Consolidated Mortgage Co. v. Roberts
Before: Mussell
MUSSELL, J. On November 1, 1948, in this action for unlawful detainer, plaintiff obtained a default judgment by publication of summons and on the same date a writ of restitution was served on defendant, pursuant to which all of the stock in trade and fixtures were removed from defendant’s place of business at Laguna Beach.
Defendant moved to set aside the judgment under the provisions of section 473 of the Code of Civil Procedure on the grounds that the judgment was taken against him through mistake, inadvertence, surprise and excusable neglect; that the judgment was based upon inadequate publication of the summons and that the order for publication was not sufficiently supported by affidavit. The motion was heard upon affidavits, the pleadings and records in the action and a minute order was entered setting aside the default, granting the motion to strike and allowing the plaintiff 10 days to amend. Plaintiff appeals from the minute order.

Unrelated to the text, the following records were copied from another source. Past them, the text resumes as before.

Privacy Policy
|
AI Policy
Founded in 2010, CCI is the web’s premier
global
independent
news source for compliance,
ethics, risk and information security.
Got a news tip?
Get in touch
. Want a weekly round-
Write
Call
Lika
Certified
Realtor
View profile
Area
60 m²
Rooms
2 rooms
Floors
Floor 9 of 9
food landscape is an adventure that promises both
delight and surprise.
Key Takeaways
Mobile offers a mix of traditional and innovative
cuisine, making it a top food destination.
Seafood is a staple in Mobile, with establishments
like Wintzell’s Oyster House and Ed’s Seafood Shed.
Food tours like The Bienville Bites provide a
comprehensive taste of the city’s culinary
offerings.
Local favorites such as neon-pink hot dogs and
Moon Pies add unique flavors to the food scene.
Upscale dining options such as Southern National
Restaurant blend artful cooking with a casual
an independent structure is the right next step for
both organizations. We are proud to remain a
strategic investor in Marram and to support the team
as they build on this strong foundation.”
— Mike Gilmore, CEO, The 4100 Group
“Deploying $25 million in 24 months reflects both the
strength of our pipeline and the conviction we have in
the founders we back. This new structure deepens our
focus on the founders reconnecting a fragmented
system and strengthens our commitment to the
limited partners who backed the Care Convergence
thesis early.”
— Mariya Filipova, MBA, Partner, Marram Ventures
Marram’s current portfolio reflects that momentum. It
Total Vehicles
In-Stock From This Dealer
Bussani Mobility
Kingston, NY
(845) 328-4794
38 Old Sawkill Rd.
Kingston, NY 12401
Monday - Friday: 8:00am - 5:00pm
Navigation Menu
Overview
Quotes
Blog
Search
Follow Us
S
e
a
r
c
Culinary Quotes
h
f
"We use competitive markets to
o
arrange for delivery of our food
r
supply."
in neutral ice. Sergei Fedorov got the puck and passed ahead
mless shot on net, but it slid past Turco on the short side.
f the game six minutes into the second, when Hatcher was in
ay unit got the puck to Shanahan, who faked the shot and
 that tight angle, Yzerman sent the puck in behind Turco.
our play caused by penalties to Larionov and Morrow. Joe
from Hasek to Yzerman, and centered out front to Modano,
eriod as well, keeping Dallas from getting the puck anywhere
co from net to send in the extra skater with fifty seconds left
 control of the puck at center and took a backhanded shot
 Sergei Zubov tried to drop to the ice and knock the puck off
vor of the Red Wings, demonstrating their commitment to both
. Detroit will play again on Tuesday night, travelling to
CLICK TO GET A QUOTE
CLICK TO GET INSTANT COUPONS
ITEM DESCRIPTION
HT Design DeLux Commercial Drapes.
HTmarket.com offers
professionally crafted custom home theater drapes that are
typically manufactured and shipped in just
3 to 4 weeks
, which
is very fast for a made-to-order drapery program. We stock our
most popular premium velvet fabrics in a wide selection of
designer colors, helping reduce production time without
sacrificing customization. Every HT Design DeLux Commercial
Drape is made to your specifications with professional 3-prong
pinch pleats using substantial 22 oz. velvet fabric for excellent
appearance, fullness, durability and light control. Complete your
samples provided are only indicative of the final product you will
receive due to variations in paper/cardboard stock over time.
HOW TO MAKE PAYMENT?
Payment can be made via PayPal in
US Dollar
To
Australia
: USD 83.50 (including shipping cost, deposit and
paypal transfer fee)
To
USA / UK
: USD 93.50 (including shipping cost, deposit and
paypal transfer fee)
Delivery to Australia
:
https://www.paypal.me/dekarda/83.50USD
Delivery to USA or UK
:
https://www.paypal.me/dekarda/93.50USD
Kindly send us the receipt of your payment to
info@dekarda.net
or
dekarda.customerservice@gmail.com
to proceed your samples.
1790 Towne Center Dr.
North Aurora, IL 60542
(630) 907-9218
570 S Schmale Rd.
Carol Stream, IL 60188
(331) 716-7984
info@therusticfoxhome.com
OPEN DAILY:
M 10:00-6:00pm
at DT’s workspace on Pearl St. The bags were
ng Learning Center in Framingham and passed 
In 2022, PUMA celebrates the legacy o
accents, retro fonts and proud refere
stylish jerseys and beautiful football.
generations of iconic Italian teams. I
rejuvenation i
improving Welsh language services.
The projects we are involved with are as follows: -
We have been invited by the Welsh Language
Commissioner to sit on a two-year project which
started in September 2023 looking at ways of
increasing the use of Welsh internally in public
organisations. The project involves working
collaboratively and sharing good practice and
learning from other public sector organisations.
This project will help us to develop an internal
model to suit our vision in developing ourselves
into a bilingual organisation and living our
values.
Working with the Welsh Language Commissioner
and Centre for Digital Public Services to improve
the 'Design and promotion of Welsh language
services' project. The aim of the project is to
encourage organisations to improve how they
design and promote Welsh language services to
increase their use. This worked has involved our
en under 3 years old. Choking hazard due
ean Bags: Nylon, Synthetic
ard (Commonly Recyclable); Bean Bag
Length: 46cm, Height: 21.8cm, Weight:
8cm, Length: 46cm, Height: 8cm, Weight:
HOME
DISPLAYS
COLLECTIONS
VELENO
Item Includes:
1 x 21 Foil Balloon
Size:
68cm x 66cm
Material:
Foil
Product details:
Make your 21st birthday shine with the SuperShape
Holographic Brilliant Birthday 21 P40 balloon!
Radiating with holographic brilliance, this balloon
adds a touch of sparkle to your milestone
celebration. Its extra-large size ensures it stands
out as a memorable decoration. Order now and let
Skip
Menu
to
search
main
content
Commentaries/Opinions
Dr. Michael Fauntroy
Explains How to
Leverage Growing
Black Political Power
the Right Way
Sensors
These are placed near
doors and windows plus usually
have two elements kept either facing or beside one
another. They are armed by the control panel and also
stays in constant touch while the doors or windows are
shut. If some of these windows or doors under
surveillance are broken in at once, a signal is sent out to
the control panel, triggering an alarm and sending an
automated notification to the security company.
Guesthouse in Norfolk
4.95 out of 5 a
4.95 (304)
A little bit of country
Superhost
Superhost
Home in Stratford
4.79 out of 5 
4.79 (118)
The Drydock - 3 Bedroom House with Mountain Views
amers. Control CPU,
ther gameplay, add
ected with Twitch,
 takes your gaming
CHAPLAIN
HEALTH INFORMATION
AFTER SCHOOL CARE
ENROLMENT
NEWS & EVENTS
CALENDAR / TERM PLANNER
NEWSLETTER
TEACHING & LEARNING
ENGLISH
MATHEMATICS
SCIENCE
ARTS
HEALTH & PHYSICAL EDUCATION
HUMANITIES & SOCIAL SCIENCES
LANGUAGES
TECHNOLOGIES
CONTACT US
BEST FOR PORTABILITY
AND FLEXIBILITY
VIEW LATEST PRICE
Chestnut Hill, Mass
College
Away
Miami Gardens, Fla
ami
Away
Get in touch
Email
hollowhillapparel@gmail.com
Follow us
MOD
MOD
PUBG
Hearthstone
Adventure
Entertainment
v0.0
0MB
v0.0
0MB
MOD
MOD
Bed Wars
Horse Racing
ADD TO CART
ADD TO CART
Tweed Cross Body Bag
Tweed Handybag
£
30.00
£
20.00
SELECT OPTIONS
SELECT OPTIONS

Plaintiff and defendant entered into a written agreement whereby the premises involved in this matter were leased to the defendant for a period of three years beginning October 1, 1943, with an option for two additional years at a rental of [897]$75 per month. The option was exercised, and in the fall of 1947, while defendant was in possession of the premises under the lease, he made inquiry of one J. C. McCormick, who was the secretary and treasurer of the plaintiff corporation, as to whether the .lease would be renewed and if so, the amount of the increase, if any, in the rental. After contacting the other officers of the corporation, Mr. McCormick informed the defendant that the corporation would renew the tenancy under the same terms and conditions as contained in the lease then in existence, with an increase in the rental of not more than $25 per month. The defendant then, in anticipation of a renewal of the lease, installed various improvements on the premises at a cost to him of approximately $1,000. Shortly thereafter, Mr. McCormick, with whom defendant had dealt, severed his connection with the company and in the first part of August, 1948, defendant was informed by the successor of Mr. McCormick that the tenancy would not be renewed and that the premises had been leased to other persons. The defendant then consulted his attorneys, who wrote to the attorney for the plaintiff corporation informing him of the agreement made with Mr. McCormick and the defendant’s reliance thereon. A cashier’s cheek in the sum of $75 was enclosed in the letter to be applied on account of the rental of said premises. Plaintiff’s attorney denied the existence of any agreement between defendant and McCormick and on September 29, 1948, advised the attorneys for the defendant that prompt action would be taken to institute an unlawful detainer action in the event the defendant did not vacate the premises by September 30, 1948.